Threshold: >10% with p < 0.05 | Generated: 2026-06-11 08:54 UTC

liam added a commit to liam/teranode that referenced this pull request Jun 11, 2026
…6 (subtreevalidation pause)

Two new split-topology chaos scenarios building on the harness landed in bsv-blockchain#958
and the un-skip work in bsv-blockchain#995, plus the split-mode settings fix that scenario 05
turns out to depend on.

Scenario 05: kills teranode3-validator, mines 5 blocks on node 1, asserts
node 3 stalls at baseline (block-tx validation walks blockvalidation ->
subtreevalidation -> validator), restarts validator, asserts catch-up and
3-node convergence.

This only holds when subtreevalidation calls the standalone validator
container over gRPC, NOT when it embeds an in-process validator.
settings.conf:1212 ships useLocalValidator=true (the right default for
all-in-one), so a vanilla docker.teranode{N}.test context would build the
in-process validator and ignore the validator container entirely - making
scenario 05 a no-op (raised in PR review on bsv-blockchain#1069). The split-mode overlay
generated by compose/cmd/gennodes/templates/settings.conf.tmpl now flips
useLocalValidator=false per node so the kill is actually observable. The
override is gated on {{if not $.AllInOne}}, so all-in-one mode is unchanged.

Scenario 06: PAUSES teranode3-subtreevalidation via docker pause (SIGSTOP)
rather than killing, so the gRPC call from blockvalidation hangs (the frozen
dependency failure mode, distinct from a process that has exited). First
scenario to exercise the pause/unpause verbs. Uses defer UnpauseService so a
failed assertion leaves the shared stack healthy for the next scenario's Reset.

Both are gated on //go:build network_chaos like the rest of the split-topology
suite.
@liam liam force-pushed the liam/multinode-split-scenario-05-06 branch from 2063eef to fcd6c00 Compare June 11, 2026 06:54
@liam

liam commented Jun 11, 2026

Copy link
Copy Markdown
Collaborator Author

Good catch, confirmed and fixed.
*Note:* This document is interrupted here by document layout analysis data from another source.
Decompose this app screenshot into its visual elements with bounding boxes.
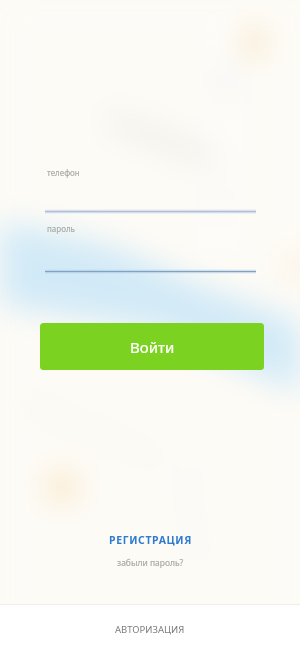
staticText: телефон <box>47 167 80 178</box>
button[interactable]: РЕГИСТРАЦИЯ <box>100 530 200 550</box>
button[interactable]: забыли пароль? <box>100 554 200 572</box>
staticText: РЕГИСТРАЦИЯ <box>109 533 192 547</box>
staticText: Войти <box>130 337 175 357</box>
button[interactable]: телефон <box>45 162 256 214</box>
button[interactable]: пароль <box>45 219 256 272</box>
staticText: забыли пароль? <box>117 557 184 569</box>
button[interactable]: Войти <box>40 323 264 370</box>
staticText: пароль <box>47 223 75 234</box>
staticText: АВТОРИЗАЦИЯ <box>115 623 185 636</box>
button[interactable]: АВТОРИЗАЦИЯ <box>0 605 300 649</box>
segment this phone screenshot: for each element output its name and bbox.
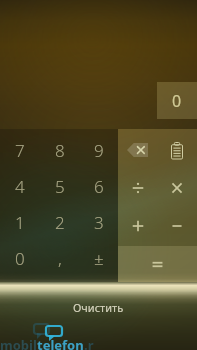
staticText: 8 — [55, 139, 65, 162]
staticText: 0 — [172, 90, 182, 112]
staticText: 4 — [15, 175, 25, 198]
button[interactable]: Minus — [157, 207, 197, 245]
button[interactable]: Divide — [118, 169, 157, 207]
button[interactable] — [118, 246, 197, 282]
button[interactable]: Paste from clipboard — [157, 131, 197, 169]
staticText: , — [58, 247, 62, 270]
button[interactable]: 9 — [79, 132, 118, 168]
staticText: 1 — [15, 211, 25, 234]
staticText: mobil — [0, 336, 37, 350]
staticText: 0 — [15, 247, 25, 270]
button[interactable]: ± — [79, 240, 118, 276]
button[interactable]: Multiply — [157, 169, 197, 207]
button[interactable]: 8 — [40, 132, 79, 168]
button[interactable]: 4 — [0, 168, 40, 204]
button[interactable]: Backspace — [118, 131, 157, 169]
button[interactable]: 2 — [40, 204, 79, 240]
staticText: telefon — [37, 336, 84, 350]
staticText: 2 — [55, 211, 65, 234]
button[interactable]: 1 — [0, 204, 40, 240]
button[interactable]: 3 — [79, 204, 118, 240]
button[interactable]: 5 — [40, 168, 79, 204]
staticText: 6 — [94, 175, 104, 198]
button[interactable]: 7 — [0, 132, 40, 168]
button[interactable]: Plus — [118, 207, 157, 245]
button[interactable]: 6 — [79, 168, 118, 204]
button[interactable]: , — [40, 240, 79, 276]
button[interactable]: 0 — [0, 240, 40, 276]
staticText: ± — [94, 247, 104, 270]
staticText: 3 — [94, 211, 104, 234]
button[interactable]: Очистить — [0, 297, 197, 317]
button[interactable]: 0 — [157, 82, 197, 119]
staticText: Очистить — [73, 300, 124, 315]
staticText: 9 — [94, 139, 104, 162]
staticText: 7 — [15, 139, 25, 162]
staticText: 5 — [55, 175, 65, 198]
staticText: .ru — [84, 336, 100, 350]
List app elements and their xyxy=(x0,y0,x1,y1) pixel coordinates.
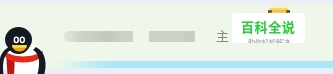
other: QQ avatar xyxy=(0,26,48,74)
staticText: 主 xyxy=(216,26,230,45)
staticText: 百科全说 xyxy=(241,17,296,36)
button[interactable]: 百科全说 xyxy=(232,13,305,43)
staticText: 助你轻松解决 xyxy=(248,37,290,43)
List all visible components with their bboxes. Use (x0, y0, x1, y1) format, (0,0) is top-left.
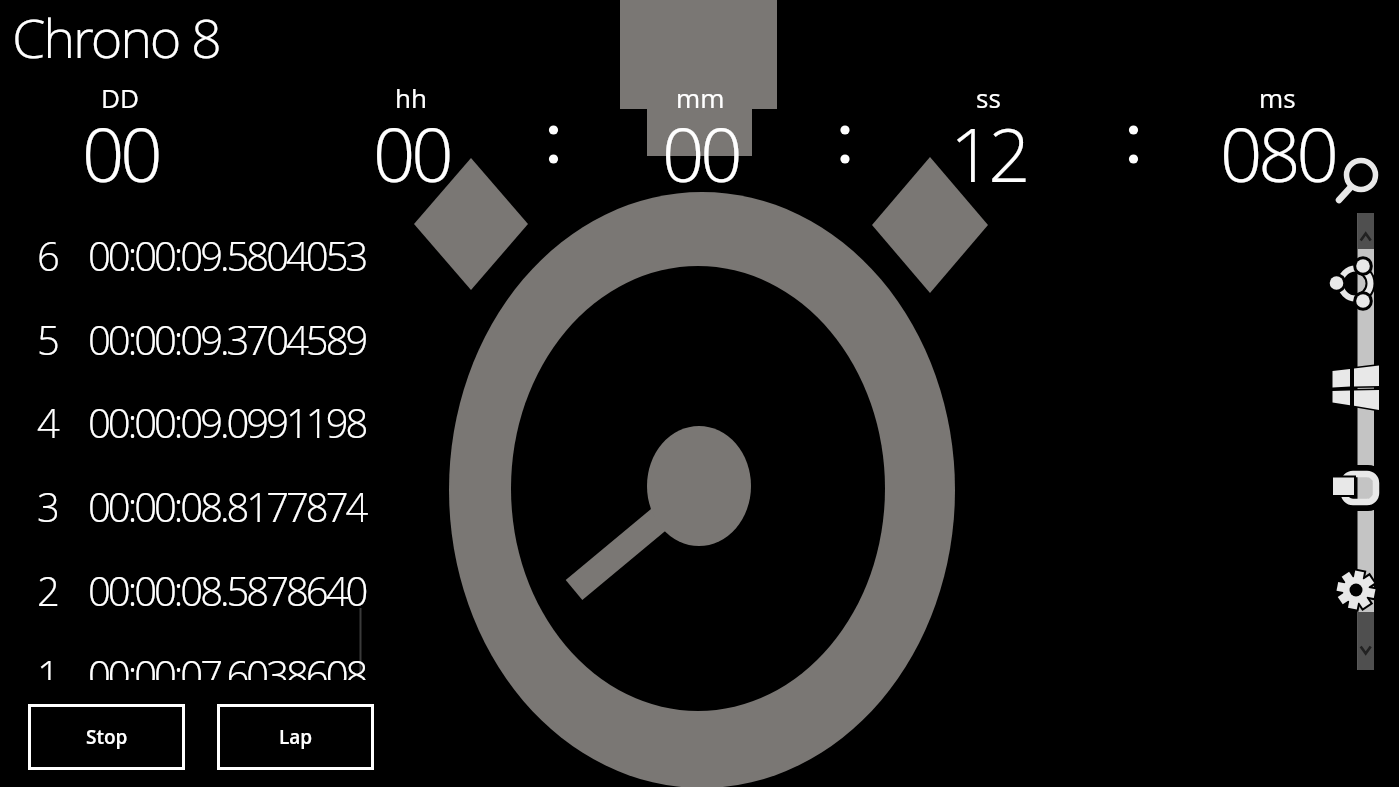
button[interactable] (1332, 364, 1380, 412)
staticText: 6 (37, 228, 58, 282)
staticText: 080 (1220, 103, 1335, 204)
staticText: 00:00:09.5804053 (88, 228, 366, 282)
staticText: 00:00:09.3704589 (88, 312, 366, 366)
staticText: 12 (950, 103, 1027, 204)
button[interactable]: 4 (20, 395, 380, 449)
staticText: 5 (37, 312, 58, 366)
staticText: 4 (37, 395, 58, 449)
staticText: 3 (37, 479, 58, 533)
button[interactable] (1334, 568, 1378, 612)
staticText: DD (101, 80, 139, 115)
staticText: mm (676, 80, 725, 115)
staticText: ss (976, 80, 1001, 115)
staticText: 00 (373, 103, 450, 204)
staticText: 00:00:07.6038608 (88, 647, 366, 680)
button[interactable]: 6 (20, 228, 380, 282)
staticText: hh (395, 80, 427, 115)
button[interactable]: 5 (20, 312, 380, 366)
staticText: 1 (37, 647, 58, 680)
button[interactable]: Stop (28, 704, 185, 770)
staticText: 00 (82, 103, 159, 204)
button[interactable] (1334, 261, 1378, 305)
staticText: 00 (662, 103, 739, 204)
button[interactable]: Lap (217, 704, 374, 770)
staticText: ms (1259, 80, 1296, 115)
staticText: 00:00:08.5878640 (88, 563, 366, 617)
staticText: Stop (86, 724, 128, 750)
staticText: 00:00:08.8177874 (88, 479, 366, 533)
button[interactable] (1331, 468, 1379, 516)
staticText: 00:00:09.0991198 (88, 395, 366, 449)
staticText: Lap (279, 724, 313, 750)
button[interactable]: 3 (20, 479, 380, 533)
button[interactable]: 1 (20, 647, 380, 680)
staticText: 2 (37, 563, 58, 617)
button[interactable] (1338, 155, 1382, 199)
staticText: Chrono 8 (12, 0, 220, 74)
button[interactable]: 2 (20, 563, 380, 617)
Walked through the code:

  • settings.conf:1212 ships useLocalValidator = true.
  • daemon/daemon_stores.go:194-243 shows that path builds the in-process validator wired up to the local utxostore + kafka producers + blockassembly client.
  • compose/cmd/gennodes/templates/settings.conf.tmpl (split-mode overlay) only overrode the gRPC addresses, not this flag.

Net effect was exactly what you described: the standalone teranodeN-validator container would be dead code in split mode, and scenario 05's stall assertion would never fire.
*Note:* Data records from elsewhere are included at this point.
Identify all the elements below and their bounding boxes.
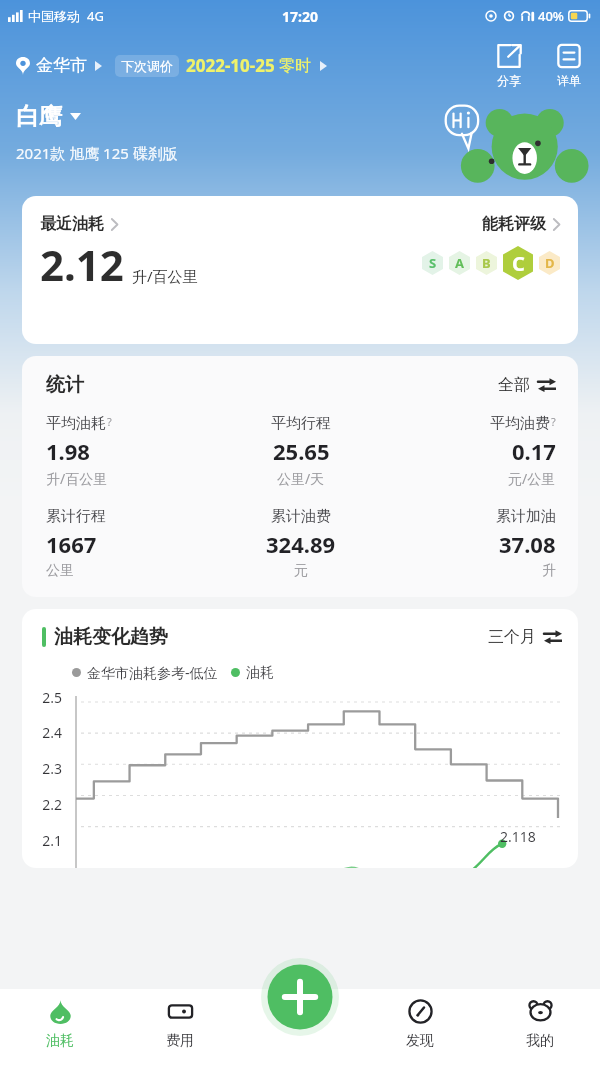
staticText: 元/公里 bbox=[508, 469, 556, 488]
staticText: 升/百公里 bbox=[46, 469, 108, 488]
staticText: 40% bbox=[538, 7, 564, 25]
button[interactable]: 油耗 bbox=[0, 998, 120, 1050]
staticText: 累计加油 bbox=[496, 507, 556, 526]
staticText: 发现 bbox=[406, 1032, 434, 1050]
staticText: 累计行程 bbox=[46, 507, 106, 526]
staticText: 详单 bbox=[557, 73, 581, 88]
staticText: 2022-10-25 bbox=[186, 54, 275, 77]
staticText: A bbox=[455, 254, 464, 272]
button[interactable]: 能耗评级 bbox=[422, 214, 560, 280]
staticText: 油耗变化趋势 bbox=[54, 625, 168, 649]
staticText: ? bbox=[107, 414, 112, 429]
staticText: 分享 bbox=[497, 73, 521, 88]
staticText: 324.89 bbox=[266, 529, 336, 559]
staticText: 元 bbox=[294, 562, 308, 580]
staticText: 2.118 bbox=[500, 827, 536, 846]
staticText: 最近油耗 bbox=[40, 214, 104, 234]
button[interactable]: 我的 bbox=[480, 998, 600, 1050]
staticText: 2021款 旭鹰 125 碟刹版 bbox=[16, 143, 178, 163]
staticText: 累计油费 bbox=[271, 507, 331, 526]
staticText: 升/百公里 bbox=[132, 266, 198, 286]
staticText: D bbox=[545, 254, 555, 272]
staticText: 2.12 bbox=[40, 236, 124, 293]
button[interactable]: 最近油耗 bbox=[40, 214, 422, 293]
staticText: B bbox=[482, 254, 491, 272]
staticText: 零时 bbox=[279, 56, 311, 76]
staticText: 2.3 bbox=[42, 759, 62, 778]
button[interactable]: 详单 bbox=[551, 41, 587, 90]
staticText: 油耗 bbox=[246, 664, 274, 682]
staticText: 费用 bbox=[166, 1032, 194, 1050]
staticText: 2.2 bbox=[42, 795, 62, 814]
button[interactable]: 金华市 bbox=[16, 55, 102, 76]
staticText: 升 bbox=[542, 562, 556, 580]
staticText: 37.08 bbox=[499, 529, 556, 559]
staticText: 中国移动 bbox=[28, 8, 80, 24]
staticText: 全部 bbox=[498, 375, 530, 395]
staticText: 金华市 bbox=[36, 55, 87, 76]
staticText: 2.5 bbox=[42, 688, 62, 706]
staticText: 平均油费 bbox=[490, 414, 550, 433]
staticText: 2.4 bbox=[42, 723, 62, 742]
staticText: S bbox=[429, 254, 437, 272]
staticText: 17:20 bbox=[282, 7, 318, 26]
staticText: 金华市油耗参考-低位 bbox=[87, 663, 218, 682]
staticText: 油耗 bbox=[46, 1032, 74, 1050]
staticText: 1.98 bbox=[46, 436, 90, 466]
staticText: 2.1 bbox=[42, 831, 62, 850]
button[interactable]: 费用 bbox=[120, 998, 240, 1050]
staticText: 我的 bbox=[526, 1032, 554, 1050]
staticText: ? bbox=[551, 414, 556, 429]
staticText: 公里/天 bbox=[277, 469, 325, 488]
staticText: 能耗评级 bbox=[482, 214, 546, 234]
staticText: 1667 bbox=[46, 529, 97, 559]
staticText: 白鹰 bbox=[16, 102, 62, 131]
staticText: 4G bbox=[87, 7, 104, 25]
staticText: 统计 bbox=[46, 373, 84, 397]
staticText: 三个月 bbox=[488, 627, 536, 647]
button[interactable]: 全部 bbox=[498, 375, 556, 395]
button[interactable]: 三个月 bbox=[488, 627, 562, 647]
button[interactable]: 白鹰 bbox=[16, 102, 81, 131]
staticText: 平均行程 bbox=[271, 414, 331, 433]
staticText: 0.17 bbox=[512, 436, 556, 466]
staticText: C bbox=[512, 250, 525, 277]
button[interactable]: 分享 bbox=[491, 41, 527, 90]
button[interactable]: 添加记录 bbox=[261, 958, 339, 1036]
button[interactable]: 下次调价 bbox=[115, 54, 327, 77]
staticText: 下次调价 bbox=[121, 58, 173, 74]
staticText: 平均油耗 bbox=[46, 414, 106, 433]
staticText: 25.65 bbox=[273, 436, 330, 466]
staticText: 公里 bbox=[46, 562, 74, 580]
button[interactable]: 发现 bbox=[360, 998, 480, 1050]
The fix in the amended commit (fcd6c00a3) adds a useLocalValidator.docker.teranode{N} = false per-node override inside the existing {{if not $.AllInOne}} block of the gennodes template. Verified by regenerating with both -allinone=0 (override emitted for each node) and -allinone=1 (override correctly absent, all-in-one mode unchanged). Updated scenario 05's doc-comment to reference this dependency and warn that dropping the override in future will make the test fail loudly and point right at it.

Scenario 06 left untouched per your read - Server.go:579 confirms blockvalidation always uses the gRPC subtreevalidation client, so PauseService genuinely hangs the block path there.

s.PauseService(t, 3, "subtreevalidation")
// Ensure the service is thawed even if an assertion below fails, so the
// shared stack is left healthy for the next scenario's Reset.
defer s.UnpauseService(t, 3, "subtreevalidation")

Copy link
Copy Markdown
Contributor

Choose a reason for hiding this comment

The reason will be displayed to describe this comment to others. Learn more.

[Major] Double-unpause fails the test on the happy path.

The deferred UnpauseService (line 52) and the explicit one (line 74) both fire when all assertions pass: line 74 unpauses teranode3-subtreevalidation successfully, then on return the deferred call runs again.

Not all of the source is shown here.